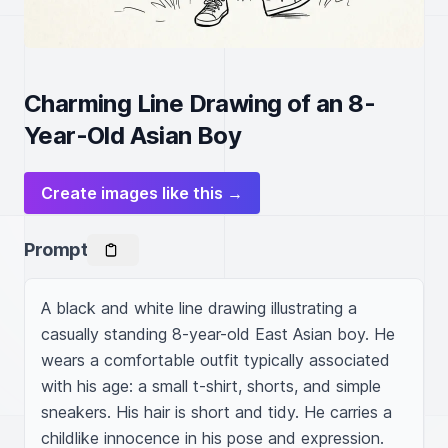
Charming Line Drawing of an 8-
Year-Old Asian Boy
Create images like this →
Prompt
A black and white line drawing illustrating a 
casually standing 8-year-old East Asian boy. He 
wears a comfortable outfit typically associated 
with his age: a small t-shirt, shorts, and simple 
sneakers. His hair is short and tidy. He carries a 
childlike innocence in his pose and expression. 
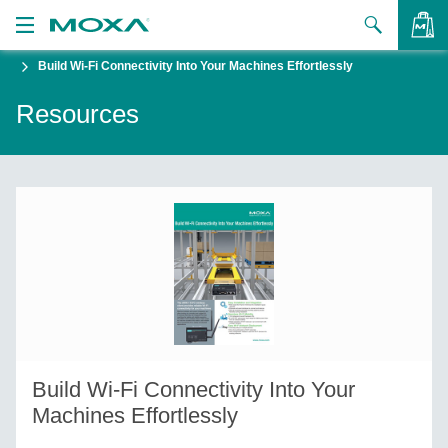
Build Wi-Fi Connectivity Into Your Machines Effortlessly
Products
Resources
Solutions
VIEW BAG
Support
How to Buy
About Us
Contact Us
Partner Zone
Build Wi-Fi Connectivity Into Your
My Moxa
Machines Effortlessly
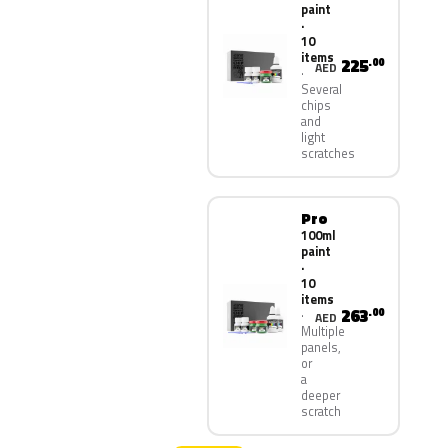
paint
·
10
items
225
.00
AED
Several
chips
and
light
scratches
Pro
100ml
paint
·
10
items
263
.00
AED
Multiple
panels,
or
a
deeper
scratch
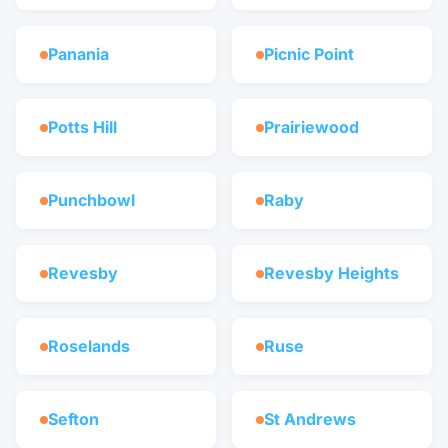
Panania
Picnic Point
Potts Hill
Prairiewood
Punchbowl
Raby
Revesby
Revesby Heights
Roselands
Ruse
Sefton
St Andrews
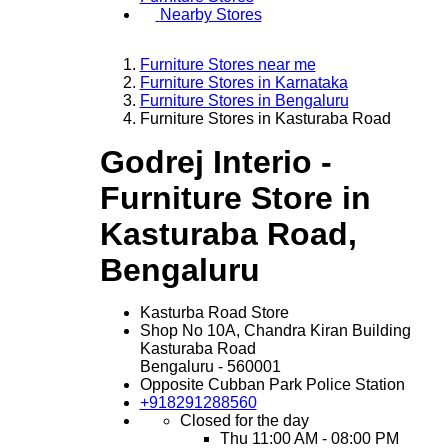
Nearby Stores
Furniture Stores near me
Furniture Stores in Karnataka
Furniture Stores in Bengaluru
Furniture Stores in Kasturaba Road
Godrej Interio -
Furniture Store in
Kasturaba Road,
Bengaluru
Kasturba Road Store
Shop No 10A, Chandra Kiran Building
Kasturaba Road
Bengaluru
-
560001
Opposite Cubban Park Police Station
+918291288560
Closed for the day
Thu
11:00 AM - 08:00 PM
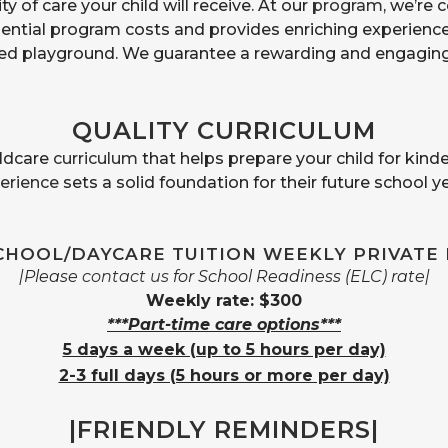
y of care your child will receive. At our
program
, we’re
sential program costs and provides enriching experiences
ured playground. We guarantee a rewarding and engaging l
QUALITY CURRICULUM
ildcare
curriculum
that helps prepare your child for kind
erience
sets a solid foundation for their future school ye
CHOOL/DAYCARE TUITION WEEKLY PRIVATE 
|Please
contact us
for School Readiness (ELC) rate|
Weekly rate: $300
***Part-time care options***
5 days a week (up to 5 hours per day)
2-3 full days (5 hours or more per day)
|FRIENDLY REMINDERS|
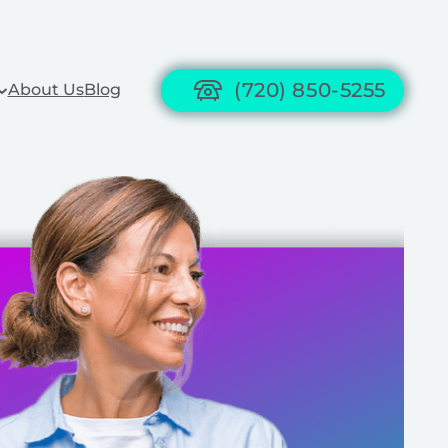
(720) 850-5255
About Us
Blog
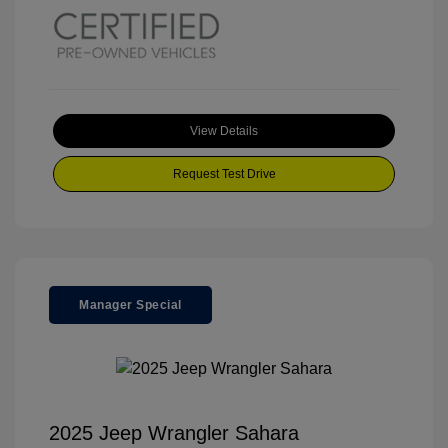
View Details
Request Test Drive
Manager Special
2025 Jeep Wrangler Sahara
○ ○ ○ ○ ○ ○ ○
What you should do:
All of the material above should be set down again exactly, though not its pictures.

Answer to this exercise:
Charming Line Drawing of an 8-
Year-Old Asian Boy
Create images like this →
Prompt
A black and white line drawing illustrating a 
casually standing 8-year-old East Asian boy. He 
wears a comfortable outfit typically associated 
with his age: a small t-shirt, shorts, and simple 
sneakers. His hair is short and tidy. He carries a 
childlike innocence in his pose and expression. 
Build Wi-Fi Connectivity Into Your Machines Effortlessly
Products
Resources
Solutions
VIEW BAG
Support
How to Buy
About Us
Contact Us
Partner Zone
Build Wi-Fi Connectivity Into Your
My Moxa
Machines Effortlessly
paint
·
10
items
225
.00
AED
Several
chips
and
light
scratches
Pro
100ml
paint
·
10
items
263
.00
AED
Multiple
panels,
or
a
deeper
scratch
Panania
Picnic Point
Potts Hill
Prairiewood
Punchbowl
Raby
Revesby
Revesby Heights
Roselands
Ruse
Sefton
St Andrews
Nearby Stores
Furniture Stores near me
Furniture Stores in Karnataka
Furniture Stores in Bengaluru
Furniture Stores in Kasturaba Road
Godrej Interio -
Furniture Store in
Kasturaba Road,
Bengaluru
Kasturba Road Store
Shop No 10A, Chandra Kiran Building
Kasturaba Road
Bengaluru
-
560001
Opposite Cubban Park Police Station
+918291288560
Closed for the day
Thu
11:00 AM - 08:00 PM
y of care your child will receive. At our
program
, we’re
sential program costs and provides enriching experiences
ured playground. We guarantee a rewarding and engaging l
QUALITY CURRICULUM
ildcare
curriculum
that helps prepare your child for kind
erience
sets a solid foundation for their future school ye
CHOOL/DAYCARE TUITION WEEKLY PRIVATE 
|Please
contact us
for School Readiness (ELC) rate|
Weekly rate: $300
***Part-time care options***
5 days a week (up to 5 hours per day)
2-3 full days (5 hours or more per day)
|FRIENDLY REMINDERS|
(720) 850-5255
About Us
Blog
View Details
Request Test Drive
Manager Special
2025 Jeep Wrangler Sahara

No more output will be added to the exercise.